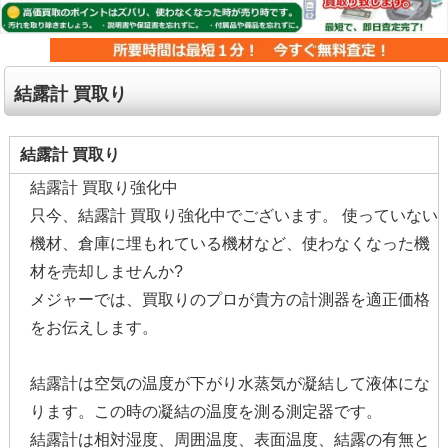
結露計 買取り
結露計 買取り
結露計 買取り強化中
只今、結露計 買取り強化中でございます。 使っていない
機材、倉庫に埋もれている機材など、使わなくなった機
材を売却しませんか?
メジャーでは、買取りのプロが貴方の計測器を適正価格
をお伝えします。
結露計は空気の温度が下がり水蒸気が凝結して液体にな
ります。この時の凝結の温度を測る測定器です。
結露計は相対湿度、周囲温度、表面温度、結露の有無と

== Work to be completed ==
An exact printout is needed of the lines from the one containing "只今、結露計 買取り強化中でございます。 使っていない" through the end of the listing above, both of those lines included, and nothing else.

== Task response ==
只今、結露計 買取り強化中でございます。 使っていない
機材、倉庫に埋もれている機材など、使わなくなった機
材を売却しませんか?
メジャーでは、買取りのプロが貴方の計測器を適正価格
をお伝えします。
結露計は空気の温度が下がり水蒸気が凝結して液体にな
ります。この時の凝結の温度を測る測定器です。
結露計は相対湿度、周囲温度、表面温度、結露の有無と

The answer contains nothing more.